Tuesday 28 February 2012

Bridge Café, Hackney Pearl, and Parioli - three favourites

Balzac once said that when coffee enters your body it starts a battle of ideas. So whether, like me, you prefer top class Italian espresso, or, like Special Agent Dale Cooper, you like yours long, American and black as a moonless night, you've got to know at least one place you can trust to serve you a damn good coffee so you can get those ideas in motion.

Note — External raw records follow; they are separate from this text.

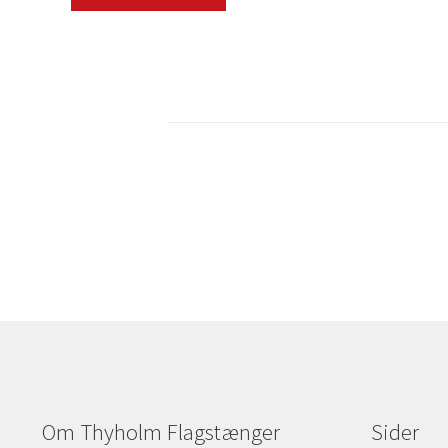
Om Thyholm Flagstænger
Sider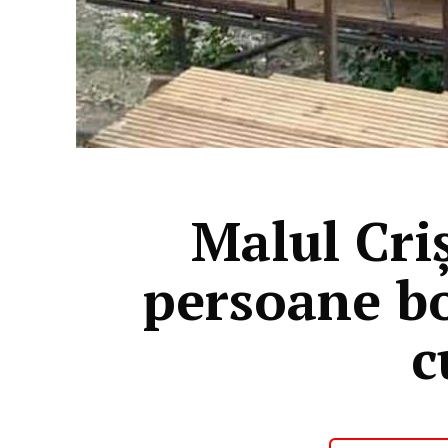
Malul Cri
persoane bo
c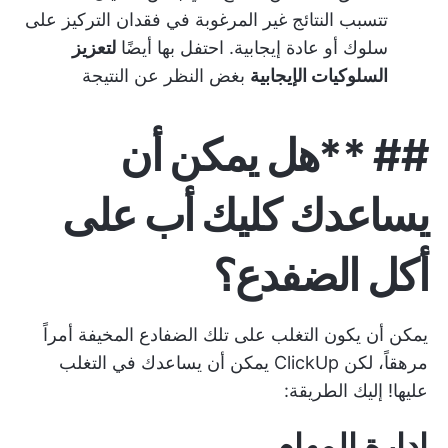
تتسبب النتائج غير المرغوبة في فقدان التركيز على
سلوك أو عادة إيجابية. احتفل بها أيضًا
لتعزيز
السلوكيات الإيجابية
بغض النظر عن النتيجة
## **هل يمكن أن
يساعدك كليك أب على
أكل الضفدع؟
يمكن أن يكون التغلب على تلك الضفادع المخيفة أمراً
مرهقاً، لكن ClickUp يمكن أن يساعدك في التغلب
عليها! إليك الطريقة:
إدارة المهام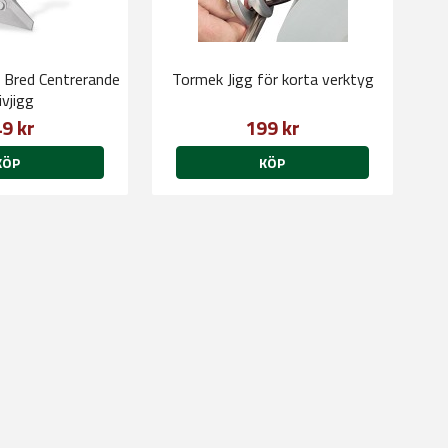
 Bred Centrerande
Tormek Jigg för korta verktyg
ivjigg
9 kr
199 kr
KÖP
KÖP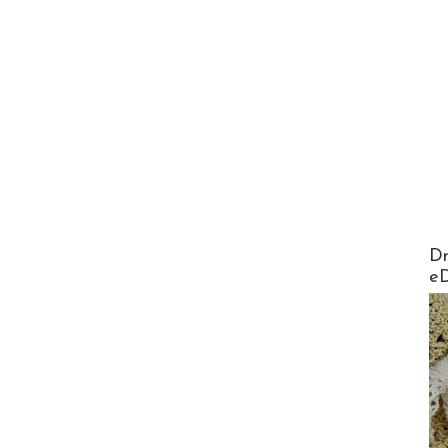
AirMa
Dr
e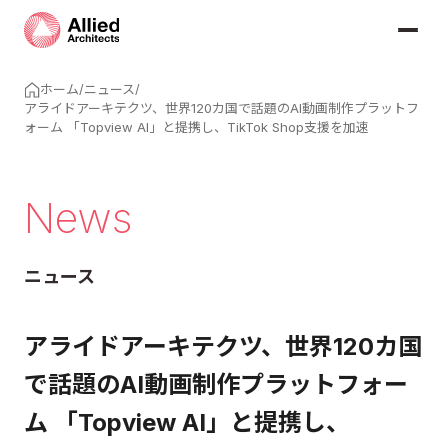
ホーム
/
ニュース
/
アライドアーキテクツ、世界120カ国で話題のAI動画制作プラットフ
ォーム 「Topview AI」と提携し、TikTok Shop支援を加速
News
ニュース
アライドアーキテクツ、世界120カ国
で話題のAI動画制作プラットフォー
ム 「Topview AI」と提携し、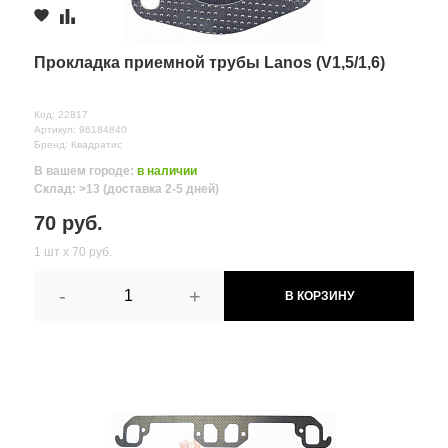
ул.Полевая, д. 1А/2
1 шт.
70 руб.
≈ 3д.
Комментарий
Прокладка приемной трубы Lanos (V1,5/1,6)
КВАДРАТИС Прокладка приемной трубы Daewoo Matiz
96314232
Код: 22817
Артикул:
kv131081
Артикул: 96184840
Бренд: Квадратис
с.Новая
В вашем городе:
в наличии
Усмань,
Склад: >13 (доставка 2-5 дней)
1 шт.
70 руб.
ул.Ленина,
д. 207
70 руб.
1 шт х 70 руб.
-
+
В КОРЗИНУ
Все поля формы обязательны
Отправляя форму вы соглашаетесь на
обработку персональных
данных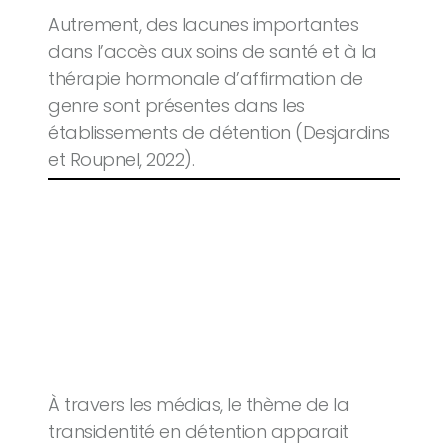
Autrement, des lacunes importantes
dans l’accès aux soins de santé et à la
thérapie hormonale d’affirmation de
genre sont présentes dans les
établissements de détention (Desjardins
et Roupnel, 2022).
À travers les médias, le thème de la
transidentité en détention apparait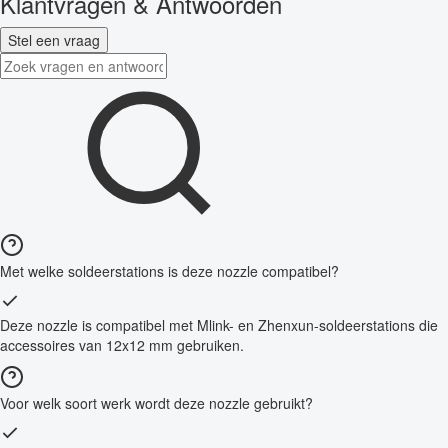
Klantvragen & Antwoorden
Stel een vraag
Met welke soldeerstations is deze nozzle compatibel?
Deze nozzle is compatibel met Mlink- en Zhenxun-soldeerstations die
accessoires van 12x12 mm gebruiken.
Voor welk soort werk wordt deze nozzle gebruikt?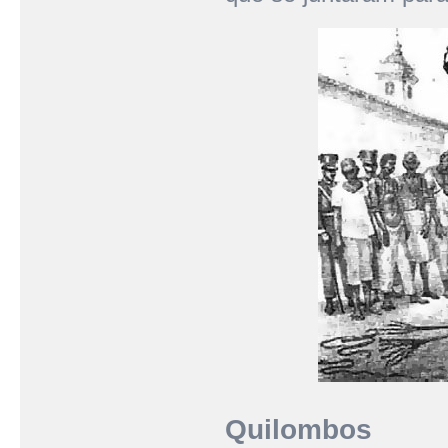
Quilombos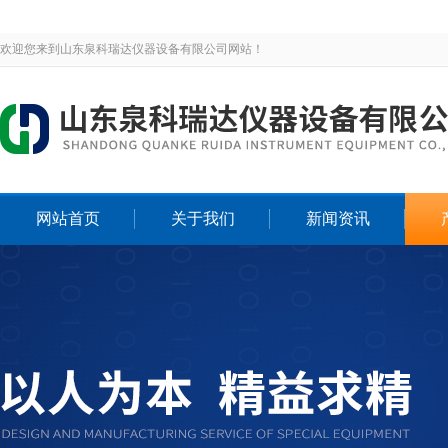
欢迎您来到山东泉科瑞达仪器设备有限公司网站！
网站首页
关于我们
新闻资讯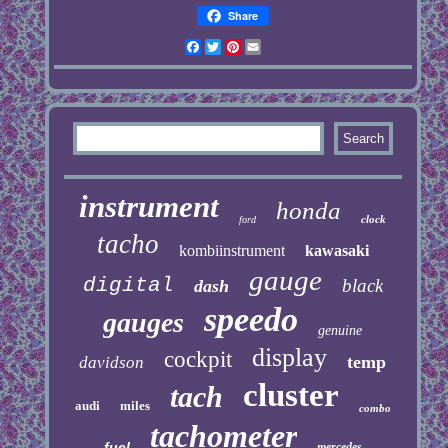
Share
Facebook
Twitter
Pinterest
Email
instrument
honda
clock
ford
tacho
kombiinstrument
kawasaki
gauge
digital
black
dash
speedo
gauges
genuine
display
cockpit
temp
davidson
cluster
tach
audi
miles
combo
tachometer
fuel
mercedes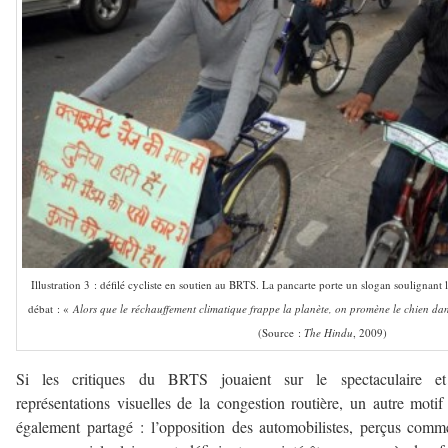
Illustration 3 : défilé cycliste en soutien au BRTS. La pancarte porte un slogan soulignant l
débat : «
Alors que le réchauffement climatique frappe la planète, on promène le chien da
(Source :
The Hindu
, 2009)
Si les critiques du BRTS jouaient sur le spectaculaire et
représentations visuelles de la congestion routière, un autre motif 
également partagé : l’opposition des automobilistes, perçus com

Solitude stands in a café . Sometimes I agree with Alfred Polgar, Vienna Coffeehouses wit: a cafe is 'a place where people want to be alone, but need company to do so'. Working at home can be extremely comfortable, but there's something undeniably depressing about waking up, starting to work, and finding yourself still in your nightgown at dinner time, with the lights still off and the daylight gone. So why not take it to a really quiet cafe? Perhaps the most aptly named among my favourites is the Hackney Pearl. Far from being the noisy, pirate-pissed, ghost ship of a caff you might be imagining from its name, the Hackney Pearl is really bright and clean, with plenty of tables and absolutely delicious food to give you some support if coffee alone is making you a bit twitchy.

Another rather busy, but nonetheless quiet place to sit with a laptop over a cappuccino is the upstairs room of fancily decorated Bridge Cafe in Kingsland road, near Old Street. Coming up the stairs you'll feel a bit like you're entering the den of Rhett Buttler's charming friend Belle Watling: the room is decorated with heavy gold and pink brocade, faux Louis XII furniture and leaded favrile glass lampshades sporting naked muses as stands. Customers come and go slowly, taking their time over sketchbooks and notepads, reading and hosting meetings - all rather quietly and politely. If you're peckish, you might want to try their salads, they're great food for thought.

A place to recover. 'Should dreary hypochondria's woes oppress thee, Should round thy charming limbs in too great measure thy flesh increase' (Parini), then you've been out all night looking for Esmees, ruining yourself and going mad swapping wine for coffee! You need to go to Parioli, in Lower Clapton road, and get yourself some Tortellini broth. This is a method tested and verified by many, and is the only way to completely tame a killer hangover and harness it into cooperation towards creative output. The place is a narrow room with a floor to ceiling bookcase stocked with any mysterious Italian produce you could dreamof, from squid ink and grated salmon roe, to the elusive and utterly delicious Stracchino cheese. Come here early, get the window table and relax for you won't be going anywhere for hours, and the staff know it. This is a place to bring a friend and discuss ideas together at length: if you order a large cappuccino, it'll be the size of your head.